Da leitura conjunta do n.º 1 e do n.º 3 do artigo 31.º da Lei de Imprensa resultam, quanto a nós, duas incriminações autónomas, como sejam, a dos autores do texto/notícia e a daqueles que podiam ter obstado à sua publicação, quando podiam e deviam tê-lo evitado e não o fizeram.

Em nosso entender, a responsabilidade penal do Director, como legalmente tipificada, não se assume como co-autoria ou cumplicidade, por não se verificar em tais situações uma actuação conjunta, determinada, querida por todos em igualdade de circunstâncias.

Não resulta da lei a previsão de que actuam todos de forma concertada na execução de um plano elaborado por todos. Por isso, a lei não consagra um tipo do ilícito de co-autoria ou cumplicidade.

Além disso, convém frisá-lo, a responsabilidade criminal do Director e demais agentes previstos no n.º 3 depende dos requisitos cumulativos aí enunciados.

Somos de considerar, portanto, que não pode falar-se de responsabilidade criminal solidária, sob pena de violação dos princípios elementares da legalidade e da tipicidade.

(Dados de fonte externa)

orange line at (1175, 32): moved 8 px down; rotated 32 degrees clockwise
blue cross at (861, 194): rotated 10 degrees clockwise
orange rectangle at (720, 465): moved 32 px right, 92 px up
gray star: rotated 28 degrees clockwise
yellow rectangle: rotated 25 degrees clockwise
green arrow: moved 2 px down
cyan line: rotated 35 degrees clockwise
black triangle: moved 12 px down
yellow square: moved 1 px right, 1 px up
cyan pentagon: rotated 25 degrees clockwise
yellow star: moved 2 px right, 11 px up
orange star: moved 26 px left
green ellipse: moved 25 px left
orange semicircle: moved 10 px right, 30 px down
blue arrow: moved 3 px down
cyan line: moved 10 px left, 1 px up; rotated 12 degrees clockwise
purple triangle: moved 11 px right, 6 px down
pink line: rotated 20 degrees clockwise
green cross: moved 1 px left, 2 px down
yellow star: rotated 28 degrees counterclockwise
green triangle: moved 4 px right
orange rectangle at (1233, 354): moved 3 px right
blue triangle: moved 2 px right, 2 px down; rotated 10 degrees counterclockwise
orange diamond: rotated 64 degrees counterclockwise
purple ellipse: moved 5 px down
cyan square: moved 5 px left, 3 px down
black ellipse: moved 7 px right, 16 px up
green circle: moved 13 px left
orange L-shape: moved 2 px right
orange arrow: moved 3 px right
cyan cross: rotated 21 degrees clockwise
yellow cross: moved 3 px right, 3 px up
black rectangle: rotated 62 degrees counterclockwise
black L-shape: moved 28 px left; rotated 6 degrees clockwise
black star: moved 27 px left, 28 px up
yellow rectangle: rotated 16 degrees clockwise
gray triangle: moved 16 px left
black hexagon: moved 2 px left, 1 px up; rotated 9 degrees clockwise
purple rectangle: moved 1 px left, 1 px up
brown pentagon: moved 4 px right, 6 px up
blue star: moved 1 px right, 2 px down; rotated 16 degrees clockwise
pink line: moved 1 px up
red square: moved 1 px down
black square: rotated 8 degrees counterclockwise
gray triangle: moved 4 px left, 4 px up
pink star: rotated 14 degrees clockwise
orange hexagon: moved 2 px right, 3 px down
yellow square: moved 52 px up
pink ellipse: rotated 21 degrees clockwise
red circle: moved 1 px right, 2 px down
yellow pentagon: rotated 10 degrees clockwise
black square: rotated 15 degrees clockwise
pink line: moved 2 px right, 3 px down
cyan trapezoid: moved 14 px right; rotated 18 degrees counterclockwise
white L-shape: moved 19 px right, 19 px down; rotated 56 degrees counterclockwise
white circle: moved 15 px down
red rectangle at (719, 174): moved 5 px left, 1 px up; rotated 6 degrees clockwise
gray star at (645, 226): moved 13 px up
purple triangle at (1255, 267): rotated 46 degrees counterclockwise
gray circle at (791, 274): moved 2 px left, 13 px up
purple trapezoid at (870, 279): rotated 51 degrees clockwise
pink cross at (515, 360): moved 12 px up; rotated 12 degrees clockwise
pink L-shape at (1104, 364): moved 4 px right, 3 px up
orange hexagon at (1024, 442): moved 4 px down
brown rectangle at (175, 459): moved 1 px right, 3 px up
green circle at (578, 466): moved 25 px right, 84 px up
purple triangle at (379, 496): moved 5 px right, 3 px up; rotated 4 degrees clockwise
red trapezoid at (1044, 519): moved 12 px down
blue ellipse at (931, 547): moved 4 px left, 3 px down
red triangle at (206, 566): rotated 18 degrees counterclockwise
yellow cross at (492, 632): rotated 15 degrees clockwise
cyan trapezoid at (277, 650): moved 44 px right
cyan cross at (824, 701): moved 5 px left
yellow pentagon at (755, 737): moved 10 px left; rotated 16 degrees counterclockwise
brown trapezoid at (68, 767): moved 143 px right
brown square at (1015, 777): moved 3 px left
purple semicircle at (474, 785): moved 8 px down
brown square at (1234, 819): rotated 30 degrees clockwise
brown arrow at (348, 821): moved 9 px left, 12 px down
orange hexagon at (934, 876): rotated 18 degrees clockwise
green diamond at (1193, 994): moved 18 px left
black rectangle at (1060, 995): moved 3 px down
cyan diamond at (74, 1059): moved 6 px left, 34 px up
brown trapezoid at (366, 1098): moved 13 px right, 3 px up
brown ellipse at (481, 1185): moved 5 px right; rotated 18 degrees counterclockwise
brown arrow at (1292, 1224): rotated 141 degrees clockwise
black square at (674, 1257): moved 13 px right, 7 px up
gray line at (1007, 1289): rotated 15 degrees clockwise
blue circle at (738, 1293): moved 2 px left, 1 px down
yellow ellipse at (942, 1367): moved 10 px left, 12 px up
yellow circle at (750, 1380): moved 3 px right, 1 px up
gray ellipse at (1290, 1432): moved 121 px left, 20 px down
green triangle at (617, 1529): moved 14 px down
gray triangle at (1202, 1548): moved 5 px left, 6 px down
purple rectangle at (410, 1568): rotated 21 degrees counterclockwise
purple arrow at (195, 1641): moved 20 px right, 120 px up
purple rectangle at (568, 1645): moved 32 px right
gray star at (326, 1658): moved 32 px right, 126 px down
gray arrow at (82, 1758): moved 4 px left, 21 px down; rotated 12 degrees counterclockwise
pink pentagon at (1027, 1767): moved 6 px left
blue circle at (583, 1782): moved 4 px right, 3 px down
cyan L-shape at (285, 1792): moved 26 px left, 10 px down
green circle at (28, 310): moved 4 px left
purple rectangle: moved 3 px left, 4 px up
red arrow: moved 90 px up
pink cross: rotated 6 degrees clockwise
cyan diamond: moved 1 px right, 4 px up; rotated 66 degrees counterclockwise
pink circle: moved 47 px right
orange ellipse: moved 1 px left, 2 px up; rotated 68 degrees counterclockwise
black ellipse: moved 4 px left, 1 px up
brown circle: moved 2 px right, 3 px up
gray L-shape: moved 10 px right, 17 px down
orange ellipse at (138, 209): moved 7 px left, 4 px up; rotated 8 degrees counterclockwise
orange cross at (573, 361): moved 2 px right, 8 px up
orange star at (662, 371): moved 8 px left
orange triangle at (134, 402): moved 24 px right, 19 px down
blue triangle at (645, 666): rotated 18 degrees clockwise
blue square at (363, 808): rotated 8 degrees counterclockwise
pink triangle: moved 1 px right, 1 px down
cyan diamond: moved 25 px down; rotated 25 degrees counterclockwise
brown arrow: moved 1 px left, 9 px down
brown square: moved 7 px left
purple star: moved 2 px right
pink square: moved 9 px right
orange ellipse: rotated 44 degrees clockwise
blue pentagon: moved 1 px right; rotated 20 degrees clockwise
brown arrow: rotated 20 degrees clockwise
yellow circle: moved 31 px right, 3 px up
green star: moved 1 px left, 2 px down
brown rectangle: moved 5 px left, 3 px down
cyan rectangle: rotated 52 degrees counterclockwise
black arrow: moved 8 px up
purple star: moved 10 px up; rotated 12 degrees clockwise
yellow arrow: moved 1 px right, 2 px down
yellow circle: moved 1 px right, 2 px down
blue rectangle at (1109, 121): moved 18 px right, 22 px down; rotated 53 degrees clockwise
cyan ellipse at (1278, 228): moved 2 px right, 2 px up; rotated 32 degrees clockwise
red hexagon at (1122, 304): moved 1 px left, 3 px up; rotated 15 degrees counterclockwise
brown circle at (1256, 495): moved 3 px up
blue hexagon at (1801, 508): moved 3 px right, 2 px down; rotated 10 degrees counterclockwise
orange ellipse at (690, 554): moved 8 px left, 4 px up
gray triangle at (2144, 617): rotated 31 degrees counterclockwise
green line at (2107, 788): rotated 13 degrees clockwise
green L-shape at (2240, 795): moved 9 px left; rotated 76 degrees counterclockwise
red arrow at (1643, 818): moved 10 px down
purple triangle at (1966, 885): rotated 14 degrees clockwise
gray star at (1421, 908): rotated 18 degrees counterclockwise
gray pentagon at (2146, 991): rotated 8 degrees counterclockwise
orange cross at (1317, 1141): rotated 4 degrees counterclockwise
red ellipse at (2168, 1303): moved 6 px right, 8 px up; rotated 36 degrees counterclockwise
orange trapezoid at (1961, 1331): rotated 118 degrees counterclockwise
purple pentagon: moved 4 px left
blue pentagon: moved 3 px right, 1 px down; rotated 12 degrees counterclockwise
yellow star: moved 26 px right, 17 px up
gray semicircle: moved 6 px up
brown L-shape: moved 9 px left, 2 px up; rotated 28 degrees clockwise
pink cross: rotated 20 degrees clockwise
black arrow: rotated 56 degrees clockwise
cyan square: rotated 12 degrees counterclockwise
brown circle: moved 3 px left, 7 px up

A co-autoria e a cumplicidade aferem-se da aplicação das normas da doutrina geral do crime aos factos concretos, em conjunto com as normas especiais do tipo do ilícito, pelo que a responsabilidade criminal por crime cometido através da imprensa cabe, em regra, a quem for o autor do texto, sendo de afastar a co-autoria mediata ou moral, já que o facto, expresso na lei, de criar o texto ou imagem parece exigir a autoria material.

A epígrafe “autoria e comparticipação” não é bastante para se afirmar ou concluir que o mencionado artigo 31.º prevê uma situação de co-autoria ou de cumplicidade. O todo do normativo deve ser interpretado pelo seu teor e pelo seu enquadramento no ordenamento jurídico.

O normativo a que fizemos referência não se dirige à comparticipação criminosa, mas à punibilidade por omissão, fazendo recair sobre o Director um dever de garante, em consonância com o previsto no n.º 2 do artigo 10.º do Código Penal, estabelecendo para o agente/omitente uma moldura penal atenuada.

Mas importa dizer algo mais.

O n.º 3 tem a sua origem na necessidade de salvaguardar a responsabilização criminal nos casos de publicações não assinadas. Nessa circunstância, teríamos publicações difamatórias que acabariam impunes por mais difamatórias que fossem. Nasce, dessa forma, esse dever de garante de supervisão. Realidade absolutamente distinta da comparticipação.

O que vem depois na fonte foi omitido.